:: Brief ::
Would you repeat the entries below exactly and omit the pictures?
[Start of Attachment]
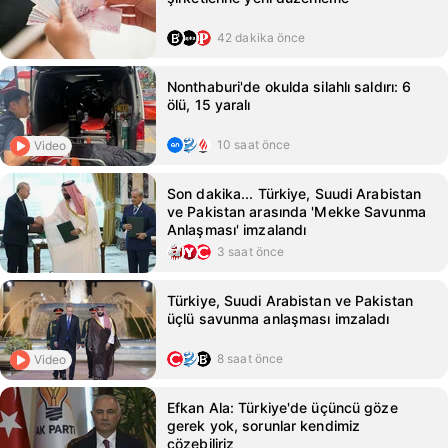
42 dakika önce
Nonthaburi'de okulda silahlı saldırı: 6
ölü, 15 yaralı
10 saat önce
Video
Son dakika... Türkiye, Suudi Arabistan
ve Pakistan arasında 'Mekke Savunma
Anlaşması' imzalandı
3 saat önce
Türkiye, Suudi Arabistan ve Pakistan
üçlü savunma anlaşması imzaladı
8 saat önce
Video
Efkan Ala: Türkiye'de üçüncü göze
gerek yok, sorunlar kendimiz
çözebiliriz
[End of Attachment]
:: Answer to this task ::
42 dakika önce
Nonthaburi'de okulda silahlı saldırı: 6
ölü, 15 yaralı
10 saat önce
Video
Son dakika... Türkiye, Suudi Arabistan
ve Pakistan arasında 'Mekke Savunma
Anlaşması' imzalandı
3 saat önce
Türkiye, Suudi Arabistan ve Pakistan
üçlü savunma anlaşması imzaladı
8 saat önce
Video
Efkan Ala: Türkiye'de üçüncü göze
gerek yok, sorunlar kendimiz
çözebiliriz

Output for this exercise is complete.